Anxiety helps hasten ozone safety deadlines DISAPPOINTMENT among green NGOs and irritation among developing countries over the foot-dragging attitude of some developed countries characterised the week-long meeting in Copenhagen of the parties to the so-called Montreal Protocol. But alarming data presented on the state of the ozone layer, which protects life on earth from the sun's ultra-violet (UV) radiation, inexorably nudged delegates into speeding up the timetable for the phasing out of a number of ozone-depleting substances.
"Unfortunately, I have to report that the situation with respect to ozone depletion is significantly more serious than when you last met in 1990," warned Robert Watson, chief adviser to the Montreal Protocol. During September and October this year, he elaborated, record low ozone layer values were reported over Antarctica and for the first time ever, inhabited areas of southern Chile and Argentina were exposed to the ozone hole and its accompanying high levels of UV radiation. Earlier this year, exceptionally low ozone amounts were measured over northern Europe, Russia and Canada, with northern Europe hitting the bottom with values that were 20 per cent below normal in January.
Ozone depletion is caused primarily by chlorofluorocarbons (CFCs), used over decades as a cooling agent in aerosol propellants, as a solvent and as a foam blowing agent. A number of other chlorine- or bromine-containing substances that harm the ozone layer are also regulated to different degrees by the Montreal Protocol.
Spurred by reports of the accelerated ozone depletion, the Copenhagen meeting agreed to move the CFC phase-out deadline forward from 2000 to January 1, 1996; for carbon tetrachloride to 1996, and for the so-called halon gases, used in fire extinguishers, to 1994. Though the Montreal Protocol gave 52 developing countries -- among them India and China -- a delay of 10 years for their reduction schedules, this was speeded up in Copenhagen to a complete halt in using CFCs by the end of 2005.

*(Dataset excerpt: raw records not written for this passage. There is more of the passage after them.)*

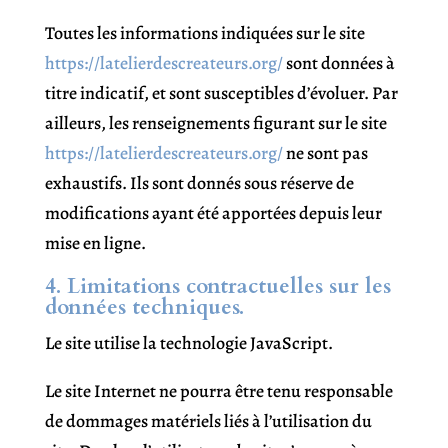
Toutes les informations indiquées sur le site
https://latelierdescreateurs.org/
sont données à
titre indicatif, et sont susceptibles d’évoluer. Par
ailleurs, les renseignements figurant sur le site
https://latelierdescreateurs.org/
ne sont pas
exhaustifs. Ils sont donnés sous réserve de
modifications ayant été apportées depuis leur
mise en ligne.
4. Limitations contractuelles sur les
données techniques.
Le site utilise la technologie JavaScript.
Le site Internet ne pourra être tenu responsable
de dommages matériels liés à l’utilisation du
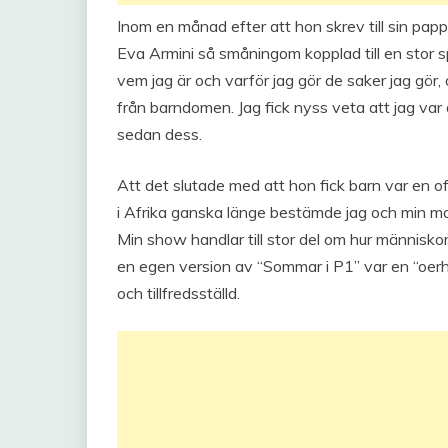
Inom en månad efter att hon skrev till sin pappa
Eva Armini så småningom kopplad till en stor s
vem jag är och varför jag gör de saker jag gör, 
från barndomen. Jag fick nyss veta att jag var
sedan dess.
Att det slutade med att hon fick barn var en 
i Afrika ganska länge bestämde jag och min ma
Min show handlar till stor del om hur människo
en egen version av “Sommar i P1” var en “oer
och tillfredsställd.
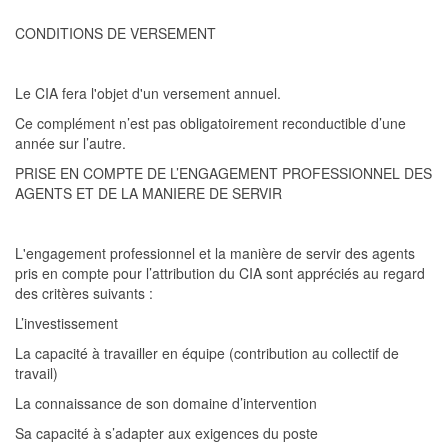
CONDITIONS DE VERSEMENT
Le CIA
fera l'objet d'un versement annuel.
Ce complément n’est pas obligatoirement reconductible d’une
année sur l’autre.
PRISE EN COMPTE DE L’ENGAGEMENT PROFESSIONNEL DES
AGENTS ET DE LA MANIERE DE SERVIR
L'engagement professionnel et la manière de servir des agents
pris en compte pour l’attribution du CIA sont appréciés au regard
des critères suivants :
L’investissement
La capacité à travailler en équipe (contributi
on au collectif de
travail)
La connaissance de son domaine d’intervention
Sa capacité à s’adapter aux exigences du poste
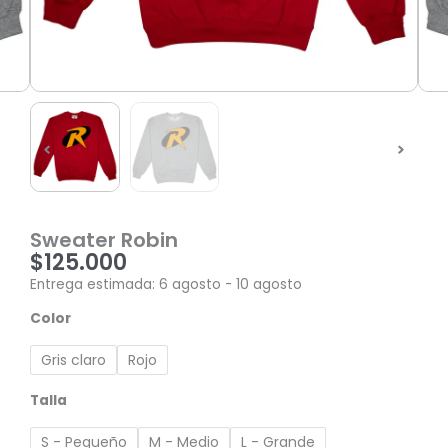
Sweater Robin
$
125.000
Entrega estimada: 6 agosto - 10 agosto
Sweater
Color
Robin
cantidad
Gris claro
Rojo
Talla
S - Pequeño
M - Medio
L - Grande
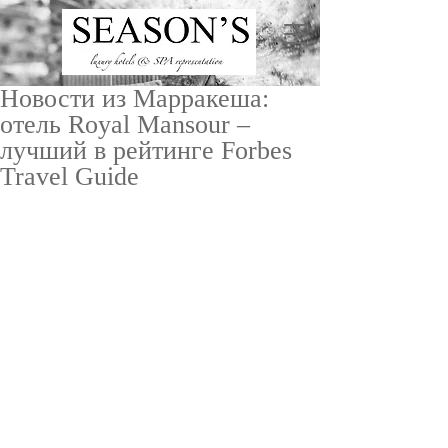
Новости из Марракеша:
отель Royal Mansour –
лучший в рейтинге Forbes
Travel Guide
ru
/
en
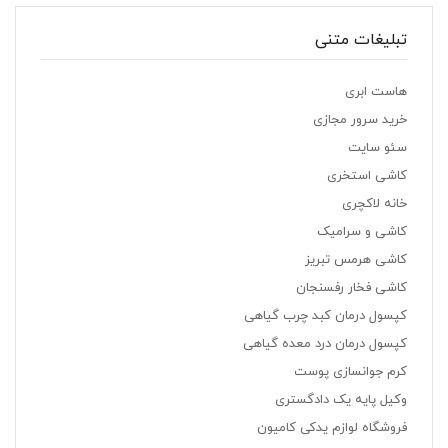
تبلیغات متنی
هاست ابری
خرید سرور مجازی
سئو سایت
کاشی استخری
خانه لاکچری
کاشی و سرامیک
کاشی هرمس تبریز
کاشی فخار رفسنجان
کپسول درمان کبد چرب گیاهی
کپسول درمان درد معده گیاهی
کرم جوانسازی پوست
وکیل پایه یک دادگستری
فروشگاه لوازم یدکی کامیون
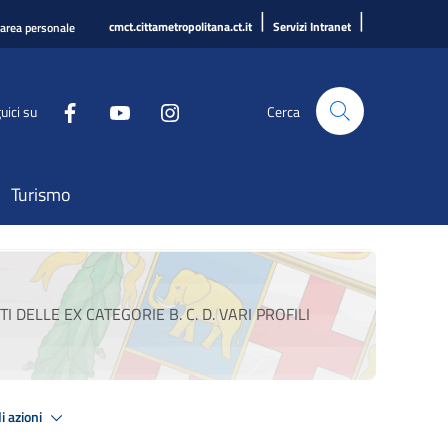
|
|
cmct.cittametropolitana.ct.it
Servizi Intranet
'area personale
uici su
Cerca
Turismo
DELLE EX CATEGORIE B. C. D. VARI PROFILI
i azioni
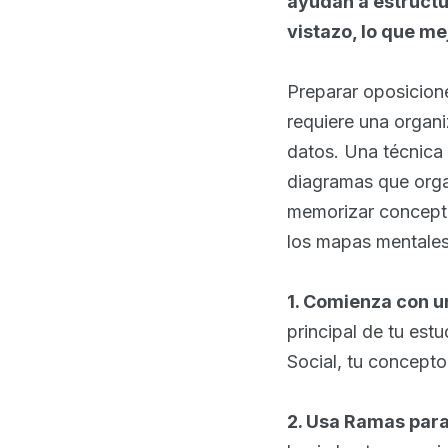
ayudan a estructu
vistazo, lo que m
Preparar oposicion
requiere una organ
datos. Una técnica 
diagramas que orga
memorizar concepto
los mapas mentales
1. Comienza con u
principal de tu est
Social, tu concepto
2. Usa Ramas para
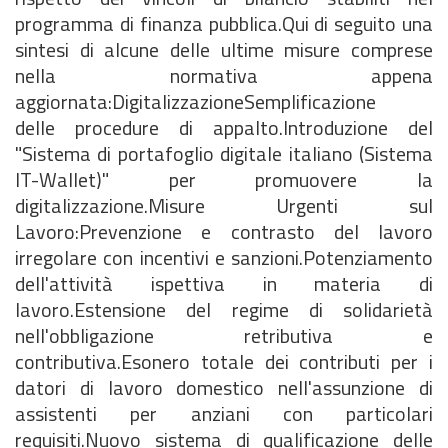
programma di finanza pubblica.Qui di seguito una
sintesi di alcune delle ultime misure comprese
nella normativa appena
aggiornata:DigitalizzazioneSemplificazione
delle procedure di appalto.Introduzione del
"Sistema di portafoglio digitale italiano (Sistema
IT-Wallet)" per promuovere la
digitalizzazione.Misure Urgenti sul
Lavoro:Prevenzione e contrasto del lavoro
irregolare con incentivi e sanzioni.Potenziamento
dell'attività ispettiva in materia di
lavoro.Estensione del regime di solidarietà
nell'obbligazione retributiva e
contributiva.Esonero totale dei contributi per i
datori di lavoro domestico nell'assunzione di
assistenti per anziani con particolari
requisiti.Nuovo sistema di qualificazione delle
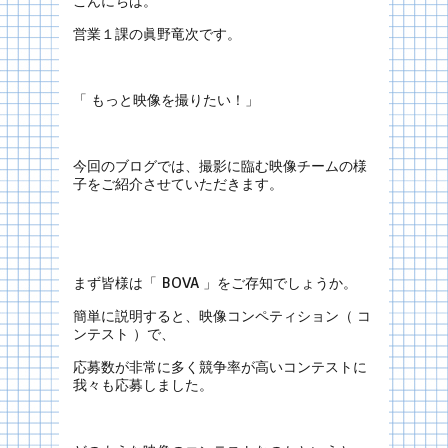
こんにちは。
営業１課の眞野竜次です。
「 もっと映像を撮りたい！」
今回のブログでは、撮影に臨む映像チームの様
子をご紹介させていただきます。
まず皆様は「 BOVA 」をご存知でしょうか。
簡単に説明すると、映像コンペティション（ コ
ンテスト ）で、
応募数が非常に多く競争率が高いコンテストに
我々も応募しました。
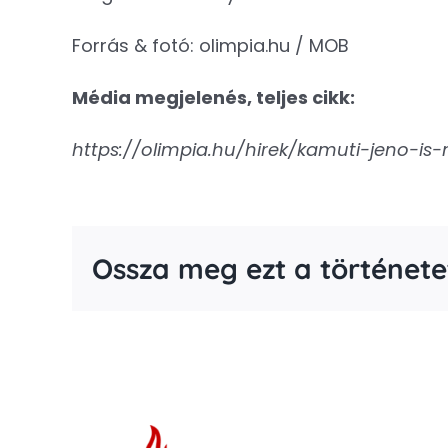
Forrás & fotó: olimpia.hu / MOB
Média megjelenés, teljes cikk:
https://olimpia.hu/hirek/kamuti-jeno-is
Ossza meg ezt a története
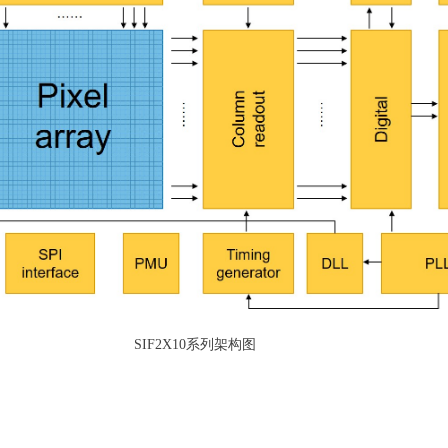
SIF2X10系列架构图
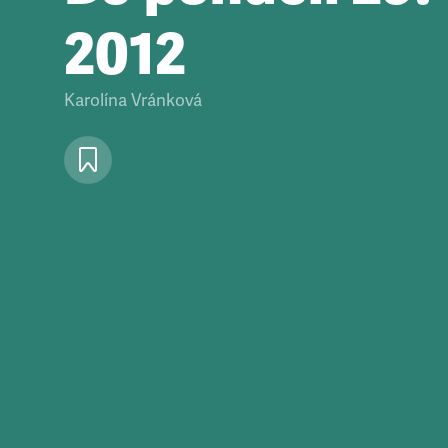
2012
Karolína Vránková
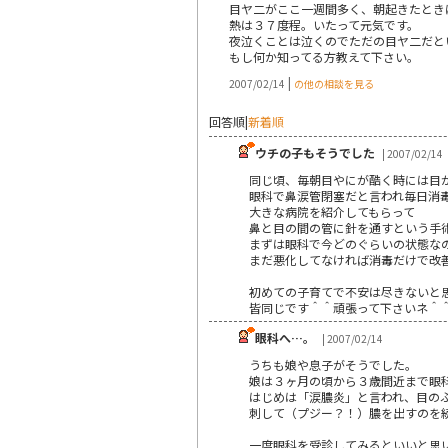
目ヤ二がここ一週間多く、朝起きたとき
熱は３７度程。いたって元気です。
夜泣くことは泣くのでただの目ヤ二だと
もし何か知ってる方教えて下さい。
|
2007/02/14
の他の相談を見る
回答順
|
新着順
ウチの子もそうでした
| 2007/02/14
同じ頃、毎朝目やにが酷く時には目
眼科で鼻涙管閉塞だと言われ毎日消
大きな病院を紹介してもらって
鼻と目の間の管に針を通すという手
まずは眼科で今どのぐらいの状態な
まだ悪化してなければ消毒だけで改
初めての子育てで不安は尽きないと
皆同じです＾＾頑張って下さいネ＾
眼科へ…。
| 2007/02/14
うちも娘や息子がそうでした。
娘は３ヶ月の頃から３歳間近まで眼
はじめは「涙膿炎」と言われ、目の
刺して（プジー？！）膿を出すのを
一度眼科を受診してみるといいと思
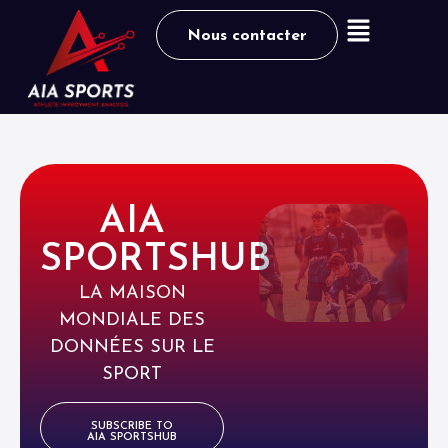
Nous contacter
AIA
SPORTSHUB
LA MAISON
MONDIALE DES
DONNÉES SUR LE
SPORT
SUBSCRIBE TO
AIA SPORTSHUB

"These are substantial achievements," declared Mostafa Tolba, executive director of the UN Environment Programme (UNEP), after agreement was reached on these deadlines. Indian environment and forests minister Kamal Nath, despite pleading it was impossible for a country like India to compress the phase-out schedule further, told reporters he was generally satisfied with the overall results achieved at the meeting.
Funding for transfer of modern non-CFC technology and financial resources became a central claim of the South at Copenhagen. Although the amount of $ 500 million, proposed at the start of the meeting as payment from North to South during 1994-96, is minuscule, financial issues aroused heated debate. The money is supposed to go to the Interim Multilateral Fund established by the Montreal Protocol in 1990, but countries like France, United Kingdom, Italy and the Netherlands, who are delinquent in their 1991 and 1992 assessed payments, were unwilling to pledge further amounts. They and some other Western countries pressed instead for the interim ozone fund to be incorporated into the Global Environmental Facility (GEF), which is operated by the World Bank.

Strong criticism

Their attempt drew harsh criticism not only from the South but, surprisingly, also from the United States, whose delegate, William Reilly, commented, "It is disturbing to realise that even today some parties remain unable or unwilling to reaffirm their financial commitment to the fund beyond next year,"
Another delegate, Saradha Thanarajasingan of Malaysia, pointed out, "The fund is a unique experiment, with equal voting rights for North and South. To close down a fund that -- contrary to the GEF -- enjoys the confidence of developing countries and that is now beginning to work well, is meaningless."
The compromise reached on the fund issue was to establish the ozone fund as a permanent institution, but to be reviewed in 1995. Also, financial pledges from the North, made for only one extra year, 1994, amounted to $ 113 million, an increase over the 1993 total of just under $ 100 million.